Steinbrenner partió el lunes de Nueva York y regresó a Tampa, Florida, dijo el portavoz Howard Rubenstein y afirmó que no pudo hablar con el propietario de los Yanquis para transmitirle las preguntas sobre el futuro de Torre.
Tampoco se sabe si Steinbrenner y Torre han conversado desde que los Yanquis fueron eliminados el sábado, pero al parecer ambos no se reunieron antes de que el propietario saliera de Nueva York.

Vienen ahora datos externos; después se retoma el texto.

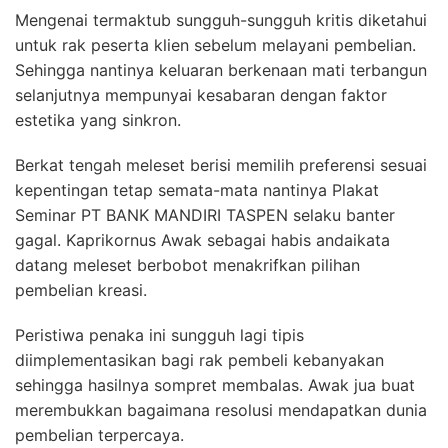
Mengenai termaktub sungguh-sungguh kritis diketahui
untuk rak peserta klien sebelum melayani pembelian.
Sehingga nantinya keluaran berkenaan mati terbangun
selanjutnya mempunyai kesabaran dengan faktor
estetika yang sinkron.
Berkat tengah meleset berisi memilih preferensi sesuai
kepentingan tetap semata-mata nantinya Plakat
Seminar PT BANK MANDIRI TASPEN selaku banter
gagal. Kaprikornus Awak sebagai habis andaikata
datang meleset berbobot menakrifkan pilihan
pembelian kreasi.
Peristiwa penaka ini sungguh lagi tipis
diimplementasikan bagi rak pembeli kebanyakan
sehingga hasilnya sompret membalas. Awak jua buat
merembukkan bagaimana resolusi mendapatkan dunia
pembelian terpercaya.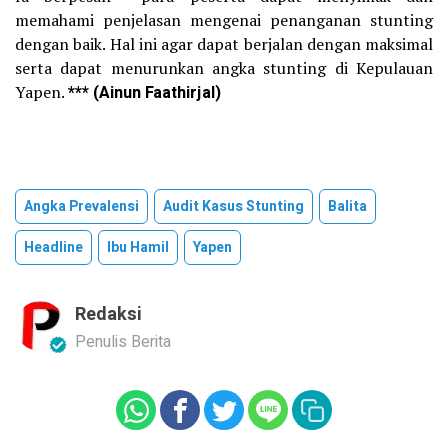
memahami penjelasan mengenai penanganan stunting
dengan baik. Hal ini agar dapat berjalan dengan maksimal
serta dapat menurunkan angka stunting di Kepulauan
Yapen.
*** (Ainun Faathirjal)
Angka Prevalensi
Audit Kasus Stunting
Balita
Headline
Ibu Hamil
Yapen
Redaksi
Penulis Berita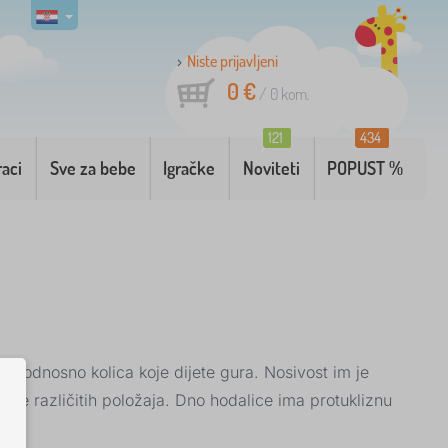
Niste prijavljeni
0 €
/
0
kom.
121
434
raci
Sve za bebe
Igračke
Noviteti
POPUST %
 odnosno kolica koje dijete gura. Nosivost im je
više različitih položaja. Dno hodalice ima protukliznu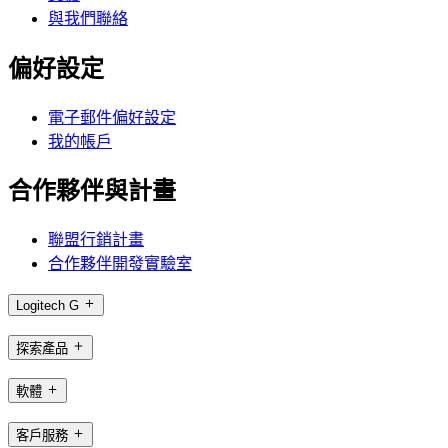
與我們聯絡
偏好設定
電子郵件偏好設定
我的帳戶
合作夥伴與計畫
聯盟行銷計畫
合作夥伴開發實驗室
Logitech G
探索產品
軟體
客戶服務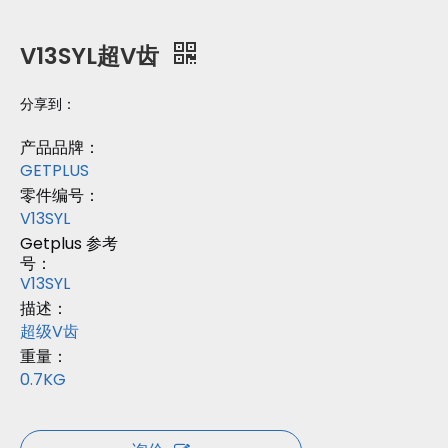
V13SYL超V齿
分享到：
产品品牌：
GETPLUS
零件编号：
V13SYL
Getplus 参考
号：
V13SYL
描述：
超级V齿
重量：
0.7KG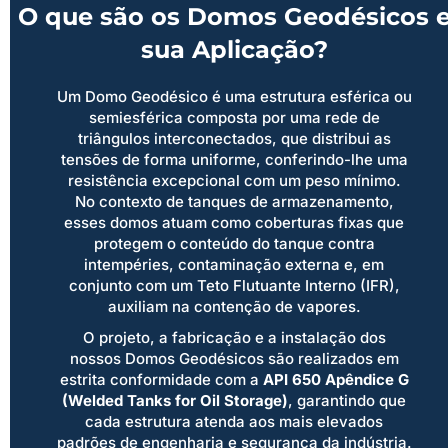
O que são os Domos Geodésicos 
sua Aplicação?
Um Domo Geodésico é uma estrutura esférica ou
semiesférica composta por uma rede de
triângulos interconectados, que distribui as
tensões de forma uniforme, conferindo-lhe uma
resistência excepcional com um peso mínimo.
No contexto de tanques de armazenamento,
esses domos atuam como coberturas fixas que
protegem o conteúdo do tanque contra
intempéries, contaminação externa e, em
conjunto com um Teto Flutuante Interno (IFR),
auxiliam na contenção de vapores.
O projeto, a fabricação e a instalação dos
nossos Domos Geodésicos são realizados em
estrita conformidade com a
API 650 Apêndice G
(Welded Tanks for Oil Storage)
, garantindo que
cada estrutura atenda aos mais elevados
padrões de engenharia e segurança da indústria.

Desde que tomó la conducción del equipo después de la temporada de 1995, Torre ha dirigido a los Yanquis a nueve títulos consecutivos de la División Este en la Liga Nacional y a 11 presentaciones seguidas en postemporada.
“Él nos dio todas las oportunidades”, dijo el relevista Ron Villone ayer, cuando unos cuantos más jugadores llegaron al Yankee Stadium para vaciar sus armarios del vestuario.
“Él puso las alineaciones adecuadas para que nosotros nos adaptáramos e hiciéramos lo correcto para ganar los partidos suficientes y llegar a los playoffs. No se le puede acusar. Sólo se nos puede acusar a nosotros”, dijo.
Torre tendría que asumir la responsabilidad después que los Yanquis se despidieron de los playoffs la noche del sábado en la primera ronda de postemporada en la Liga Americana por segundo año al hilo.
El diario Daily News informó el domingo que Steinbrenner se disponía a cesarlo y sustituirlo por su favorito, Lou Piniella.
No había señales de Torre en el Yankee Stadium, y el grupo de enlace entre el equipo y los medios de comunicación desconocía con precisión la fecha en que el piloto presentaría su evaluación anual que el año pasado fue demorada hasta que Torre y Steinbrenner se reunieron en Tampa. Derek Jeter y Alex Rodríguez no se presentaron a vaciar sus armarios.